A première vue, le calendrier électoral de la Céni est ambitieux en ce qu’il implique d’énormes défis financiers et logistiques. Evidemment, la Céni a tout prévu en y adjoignant un certain nombre de préalables d’ordres légal, financier, logistique et politico-sécuritaire qui engagent la responsabilité de tous les partenaires impliqués dans le processus électoral, en incluant, notamment le président de la République, le Parlement, le gouvernement et d’autres partenaires au développement.

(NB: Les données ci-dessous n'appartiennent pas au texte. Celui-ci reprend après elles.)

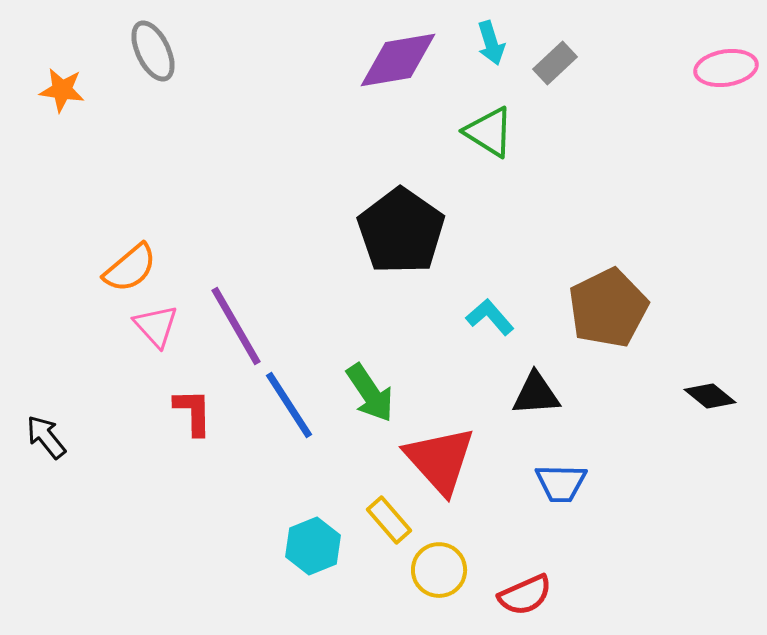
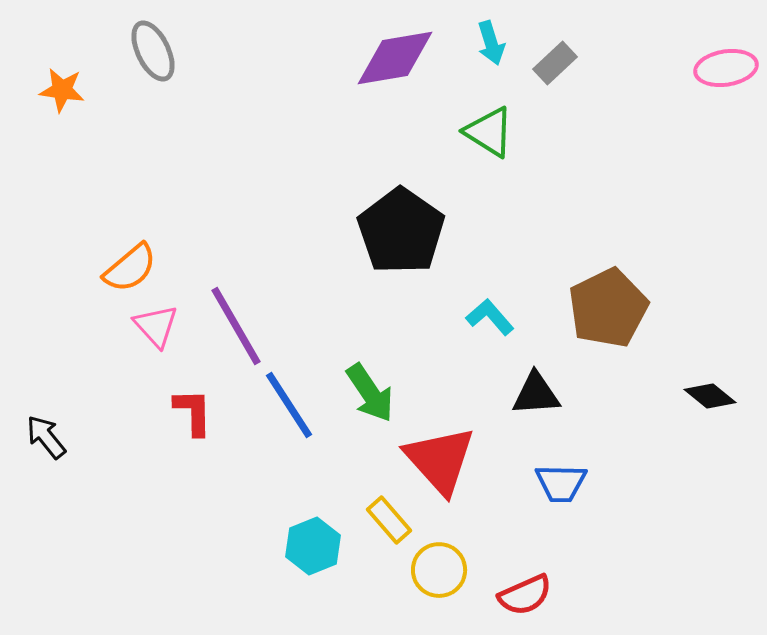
purple diamond: moved 3 px left, 2 px up
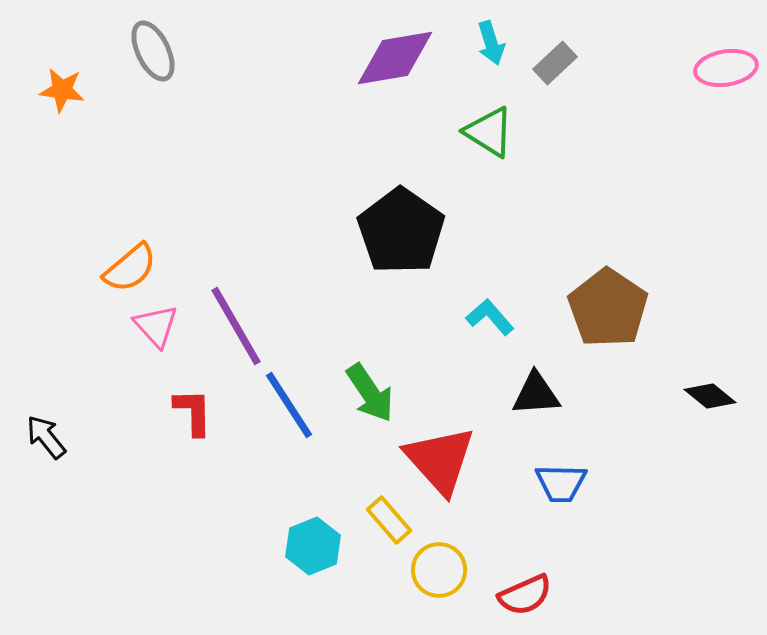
brown pentagon: rotated 12 degrees counterclockwise
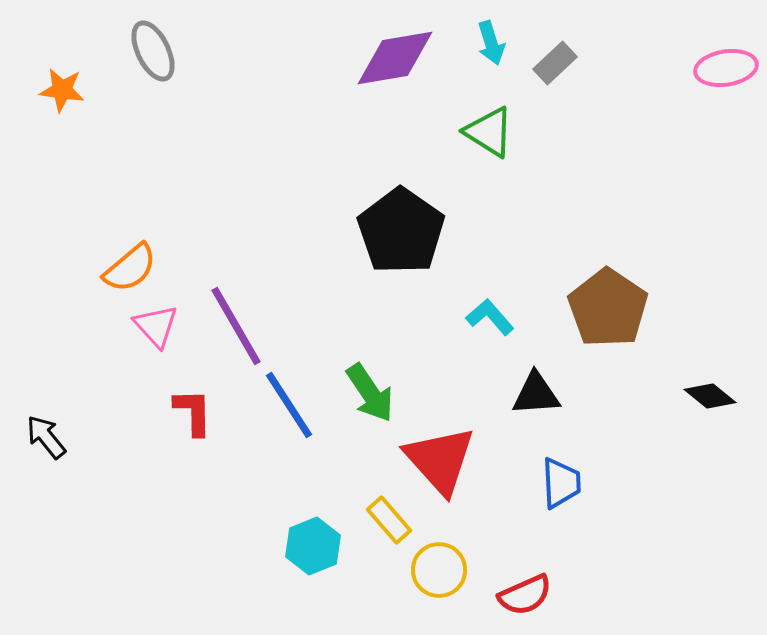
blue trapezoid: rotated 94 degrees counterclockwise
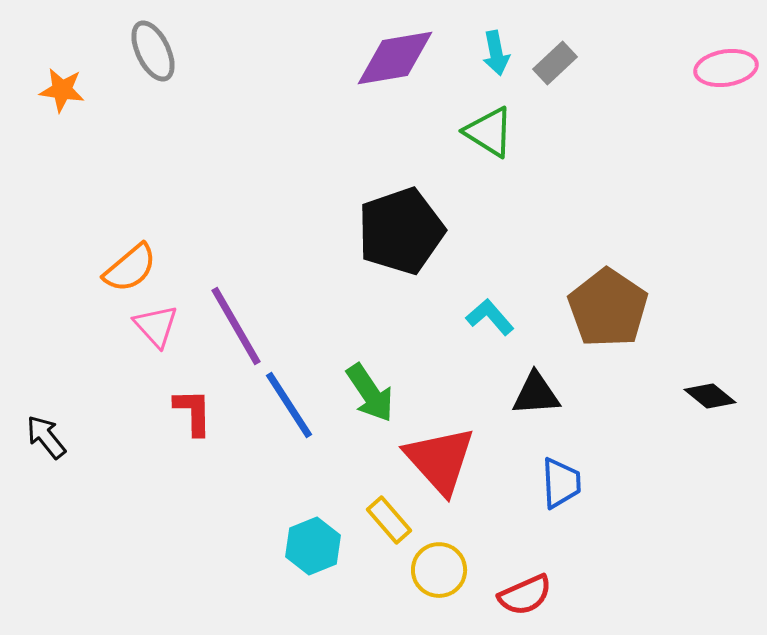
cyan arrow: moved 5 px right, 10 px down; rotated 6 degrees clockwise
black pentagon: rotated 18 degrees clockwise
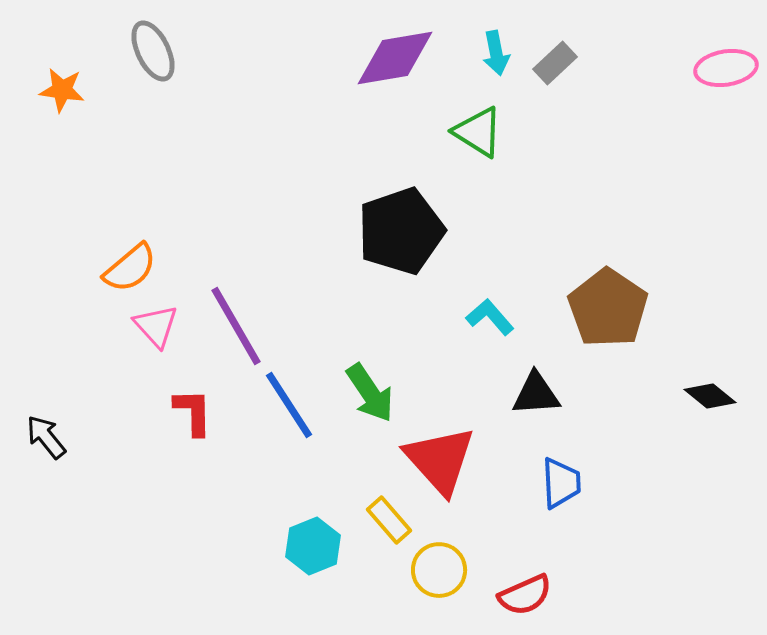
green triangle: moved 11 px left
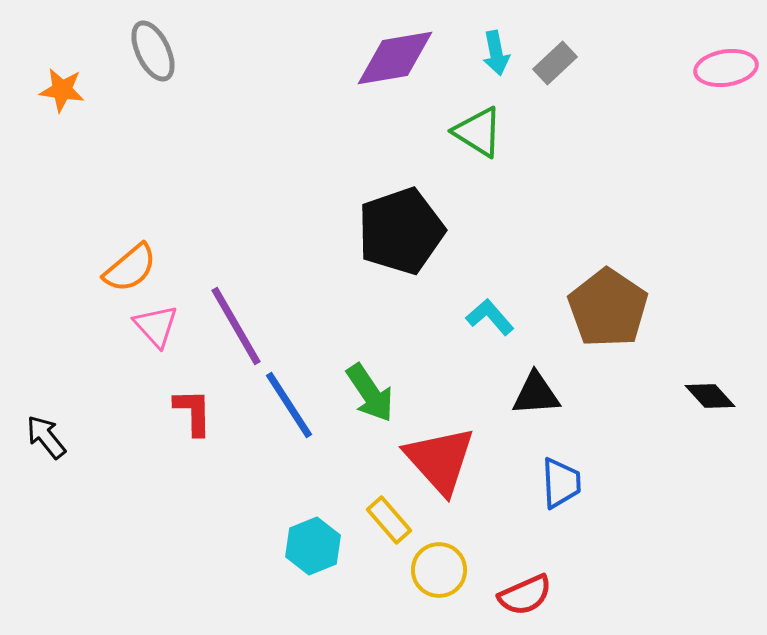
black diamond: rotated 9 degrees clockwise
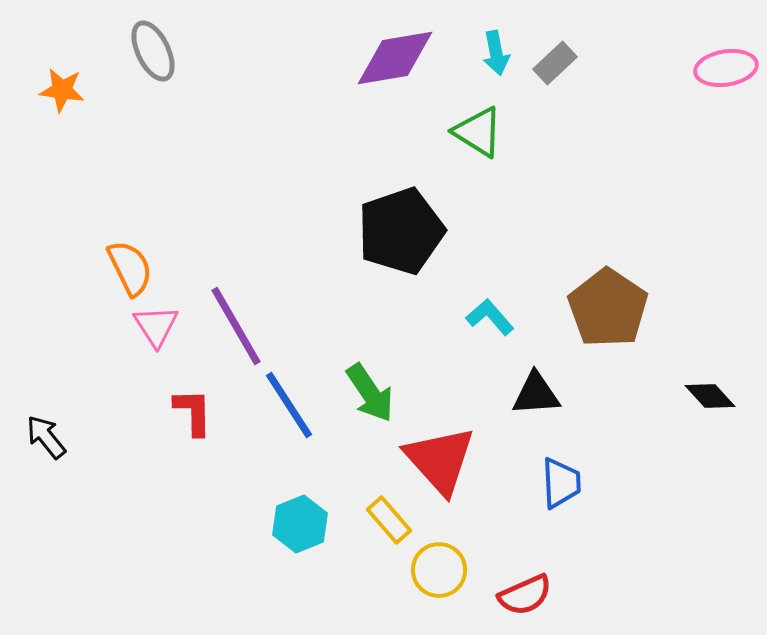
orange semicircle: rotated 76 degrees counterclockwise
pink triangle: rotated 9 degrees clockwise
cyan hexagon: moved 13 px left, 22 px up
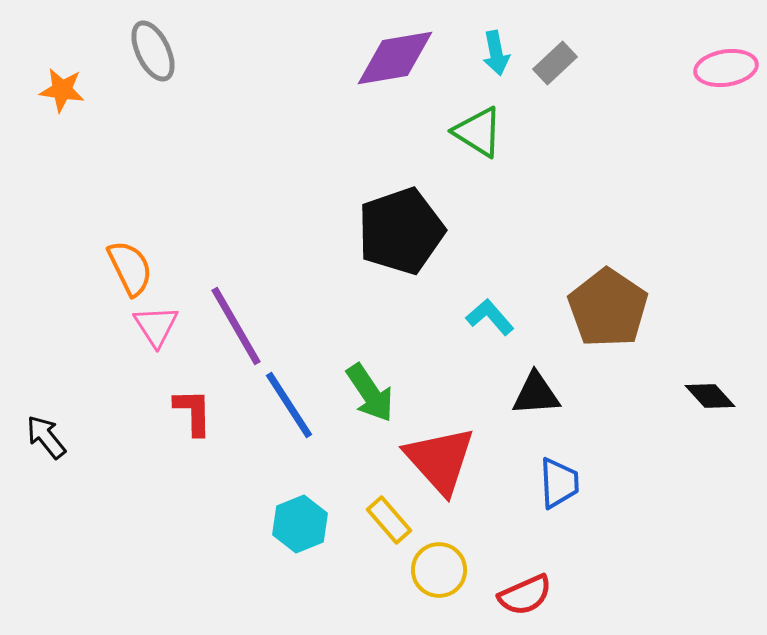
blue trapezoid: moved 2 px left
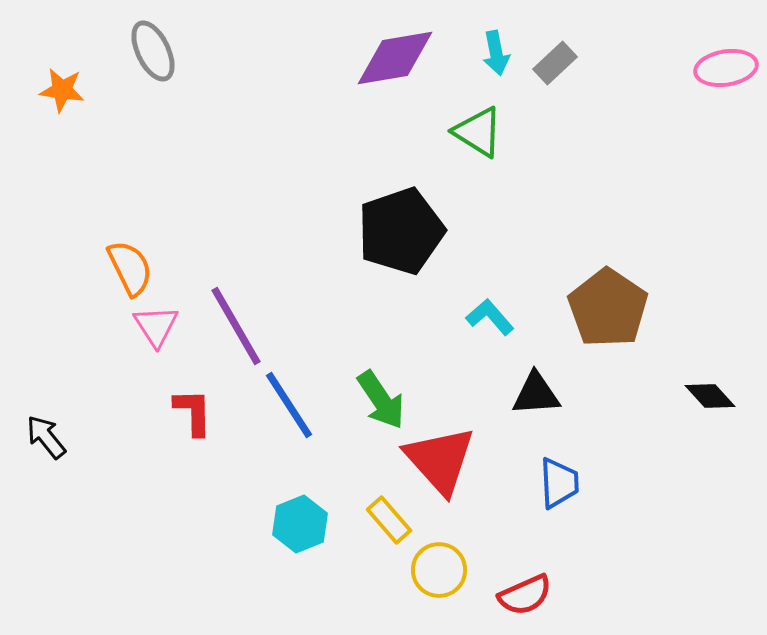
green arrow: moved 11 px right, 7 px down
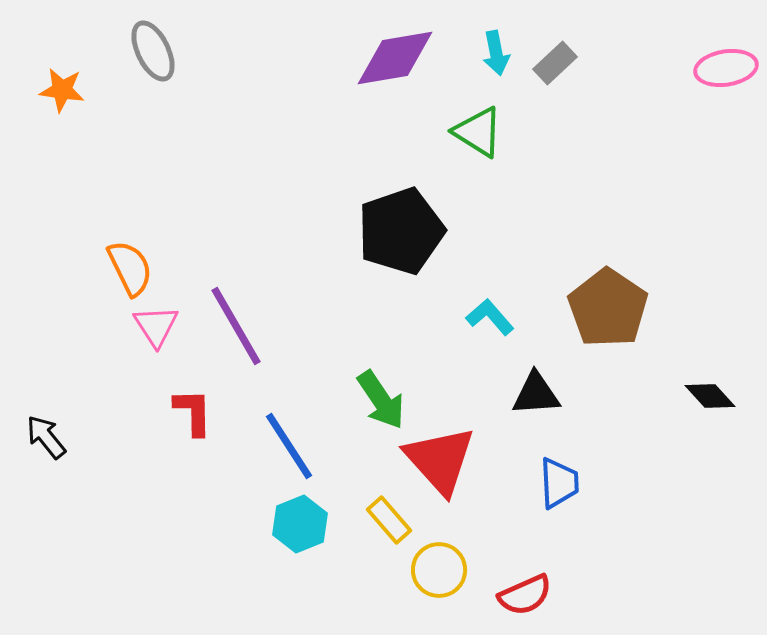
blue line: moved 41 px down
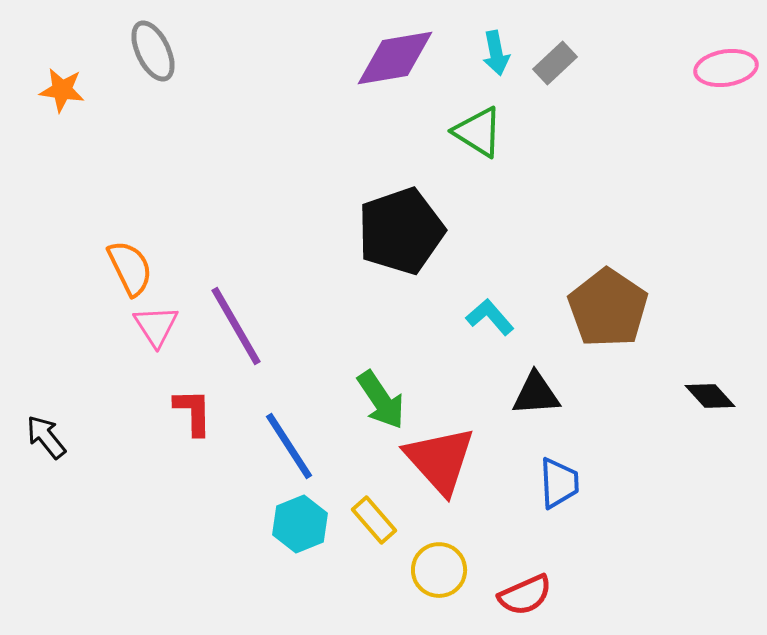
yellow rectangle: moved 15 px left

En prenant en compte ces contraintes, l’on se rend bien compte que la Céni mesure l’immensité de la tâche qui lui revient.

Sans surprise, le calendrier de la Céni a suscité des commentaires en sens divers. D’emblée, l’aile dure de l’Opposition l’a rejeté, accusant la centrale électorale de jouer, dans une moindre mesure, le jeu de la majorité au pouvoir. D’autres voix, dont celle des Nations unies, appelle plutôt à un consensus en vue d’aboutir à un calendrier plus réaliste et acceptable par tous.

Le plus évident est qu’en 2018, il y aura élection. Mais, dans quelle séquence ? C’est la question qui continue de diviser. En alignant simultanément le 23 décembre 2018 la présidentielle et les législatives nationales et provinciales, la Céni semble avoir compliqué l’équation. Pourtant, il y a moyen de faire mieux, préconisent certains analystes. C’est notamment en privilégiant la présidentielle qui a la particularité de n’avoir qu’une seule circonscription électorale, c’est-à-dire l’ensemble de l’électorat de la République, recensée à ce jour à plus de 43 millions d’électeurs.

Pourquoi ne pas alors s’engager sur cette voie qui paraît facile ? Jusque-là, la Céni campe sur sa position. Elle a opté pour le couplage de trois élections en décembre 2018. Elle n’est donc prête à se rétracter.

Mais, à y voir de près, la Céni peut bien ventiler le budget électoral en reprécisant les priorités de son calendrier électoral. On sait que l’enjeu pour 2018, c’est la présidentielle. Car, le peuple congolais reste attaché à l’alternance démocratique.

Il faut donner priorité la présidentielle. C’est la solution rationnelle. Sinon, la centrale électorale sera prise dans un traquenard financier qui, à terme, finira par entamer sa crédibilité.